McKusick began his career as a cardiologist, but in the early 1950s he shifted focus. While examining a patient with Peutz-Jeghers syndrome, a rare inherited disease that puts patients at high risk of developing intestinal cancer and causes odd skin pigmentation, Dr. McKusick became curious about how a single genetic mutation led to problems in various organs…. In the late 1950s, just a few years after DNA was discovered, he decided to devote his career to medical genetics [Baltimore Sun].

As sophisticated genetic analyses were not possible when McKusick embarked on his new path, he gathered evidence by conducting surveys within insular communities like the Amish of Pennsylvania, where small gene pools had increased the incidence of some rare, inherited diseases. Some of McKusick’s colleagues viewed his research as the medical equivalent of stamp collecting. A few wondered if it was even science. But McKusick perceived that the future of medicine — and immense insight into the molecular gears and switches that are the science of life — lay in the direction he was heading.

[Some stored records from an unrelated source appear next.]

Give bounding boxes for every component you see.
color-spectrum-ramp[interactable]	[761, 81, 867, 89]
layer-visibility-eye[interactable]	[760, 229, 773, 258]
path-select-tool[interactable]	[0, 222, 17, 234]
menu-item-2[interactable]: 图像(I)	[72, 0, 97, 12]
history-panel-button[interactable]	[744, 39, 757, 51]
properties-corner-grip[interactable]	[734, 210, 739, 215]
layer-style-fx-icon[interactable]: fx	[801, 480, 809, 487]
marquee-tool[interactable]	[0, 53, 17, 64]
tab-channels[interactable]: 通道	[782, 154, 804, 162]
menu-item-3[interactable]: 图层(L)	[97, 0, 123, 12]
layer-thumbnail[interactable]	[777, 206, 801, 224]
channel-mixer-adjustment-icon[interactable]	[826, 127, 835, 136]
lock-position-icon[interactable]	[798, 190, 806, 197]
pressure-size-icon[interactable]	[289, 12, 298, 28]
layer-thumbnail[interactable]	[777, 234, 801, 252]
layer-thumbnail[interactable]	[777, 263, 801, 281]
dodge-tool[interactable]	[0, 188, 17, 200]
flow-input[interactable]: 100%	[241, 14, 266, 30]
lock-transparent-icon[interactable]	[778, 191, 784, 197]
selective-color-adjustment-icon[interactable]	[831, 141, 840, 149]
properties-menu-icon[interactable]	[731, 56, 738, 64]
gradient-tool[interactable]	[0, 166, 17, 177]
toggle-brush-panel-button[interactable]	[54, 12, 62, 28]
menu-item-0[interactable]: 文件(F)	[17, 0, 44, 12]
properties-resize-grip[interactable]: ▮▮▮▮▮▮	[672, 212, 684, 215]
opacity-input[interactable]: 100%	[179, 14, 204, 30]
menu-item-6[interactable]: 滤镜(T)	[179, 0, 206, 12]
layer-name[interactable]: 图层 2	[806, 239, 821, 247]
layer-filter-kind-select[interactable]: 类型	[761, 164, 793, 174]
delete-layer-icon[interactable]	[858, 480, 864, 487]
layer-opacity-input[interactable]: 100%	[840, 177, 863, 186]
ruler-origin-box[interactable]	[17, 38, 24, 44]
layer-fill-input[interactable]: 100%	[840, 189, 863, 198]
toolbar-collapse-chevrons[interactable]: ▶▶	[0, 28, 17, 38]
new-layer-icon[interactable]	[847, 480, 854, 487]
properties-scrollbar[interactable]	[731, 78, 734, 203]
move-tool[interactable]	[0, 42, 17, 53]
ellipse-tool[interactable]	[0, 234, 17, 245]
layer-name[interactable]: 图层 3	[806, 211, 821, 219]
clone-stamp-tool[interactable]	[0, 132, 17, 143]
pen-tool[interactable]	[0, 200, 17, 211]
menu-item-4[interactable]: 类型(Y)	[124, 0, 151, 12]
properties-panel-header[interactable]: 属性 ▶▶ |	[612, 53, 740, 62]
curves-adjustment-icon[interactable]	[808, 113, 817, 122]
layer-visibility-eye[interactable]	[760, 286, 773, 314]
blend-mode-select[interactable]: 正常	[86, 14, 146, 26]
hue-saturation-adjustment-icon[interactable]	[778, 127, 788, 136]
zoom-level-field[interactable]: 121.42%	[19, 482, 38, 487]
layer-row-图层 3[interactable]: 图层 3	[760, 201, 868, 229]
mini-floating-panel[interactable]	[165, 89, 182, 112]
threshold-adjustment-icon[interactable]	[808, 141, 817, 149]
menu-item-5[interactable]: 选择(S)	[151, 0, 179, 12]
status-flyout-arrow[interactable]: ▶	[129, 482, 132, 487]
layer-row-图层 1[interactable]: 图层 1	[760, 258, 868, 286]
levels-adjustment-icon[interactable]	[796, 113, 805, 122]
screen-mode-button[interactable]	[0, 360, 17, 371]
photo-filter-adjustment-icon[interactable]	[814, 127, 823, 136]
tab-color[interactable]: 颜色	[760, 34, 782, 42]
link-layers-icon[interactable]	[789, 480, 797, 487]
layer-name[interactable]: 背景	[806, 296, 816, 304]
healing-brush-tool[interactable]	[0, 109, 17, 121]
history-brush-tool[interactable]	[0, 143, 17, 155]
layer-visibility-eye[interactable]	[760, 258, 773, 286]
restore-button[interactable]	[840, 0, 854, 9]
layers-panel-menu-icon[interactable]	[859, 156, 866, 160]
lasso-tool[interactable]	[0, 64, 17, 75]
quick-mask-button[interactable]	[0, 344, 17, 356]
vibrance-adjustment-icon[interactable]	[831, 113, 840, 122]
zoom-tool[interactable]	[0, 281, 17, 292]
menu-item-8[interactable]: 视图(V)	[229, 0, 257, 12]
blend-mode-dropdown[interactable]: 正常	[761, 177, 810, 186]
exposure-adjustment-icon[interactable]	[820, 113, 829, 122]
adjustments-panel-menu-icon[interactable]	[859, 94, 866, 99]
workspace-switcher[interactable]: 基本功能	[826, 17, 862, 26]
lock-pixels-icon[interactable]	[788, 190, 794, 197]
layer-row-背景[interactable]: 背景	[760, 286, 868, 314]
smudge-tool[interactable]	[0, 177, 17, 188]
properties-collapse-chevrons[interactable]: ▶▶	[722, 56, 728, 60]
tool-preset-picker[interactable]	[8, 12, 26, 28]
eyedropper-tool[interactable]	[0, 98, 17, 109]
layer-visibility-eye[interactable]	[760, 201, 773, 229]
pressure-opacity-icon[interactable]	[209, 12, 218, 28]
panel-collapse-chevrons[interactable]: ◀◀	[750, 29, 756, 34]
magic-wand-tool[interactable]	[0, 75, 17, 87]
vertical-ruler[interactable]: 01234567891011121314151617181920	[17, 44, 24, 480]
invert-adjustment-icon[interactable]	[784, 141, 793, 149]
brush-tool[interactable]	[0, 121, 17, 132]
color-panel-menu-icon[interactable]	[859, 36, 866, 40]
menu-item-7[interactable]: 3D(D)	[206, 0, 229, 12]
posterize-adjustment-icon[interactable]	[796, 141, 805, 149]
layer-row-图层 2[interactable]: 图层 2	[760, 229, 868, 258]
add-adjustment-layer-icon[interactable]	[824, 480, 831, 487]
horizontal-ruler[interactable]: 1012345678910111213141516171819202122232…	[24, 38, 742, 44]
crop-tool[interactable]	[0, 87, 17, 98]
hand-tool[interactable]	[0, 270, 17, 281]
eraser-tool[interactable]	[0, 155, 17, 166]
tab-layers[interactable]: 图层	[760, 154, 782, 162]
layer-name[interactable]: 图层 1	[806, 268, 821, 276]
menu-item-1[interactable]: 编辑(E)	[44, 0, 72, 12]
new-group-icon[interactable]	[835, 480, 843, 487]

If getting there required going house to house, examining babies, asking about grandparents… he was more than happy to do it [The Washington Post].

Based on such studies, McKusick began building the first database of gene function, and in 1966 he published the first edition of his now-classic book “Mendelian Inheritance in Man,” which included 1,800 genes. By the time the 12th and last printed version of the book appeared in 1998, it had grown to three volumes and about 12,000 genes [Los Angeles Times]. McKusick was also one of the first to suggest sequencing the entire human genome in 1969, when many of his colleagues dismissed the idea as impossibly difficult. But McKusick didn’t give up on the proposal, and was instrumental in starting the Human Genome Project, which completed the task in 2001.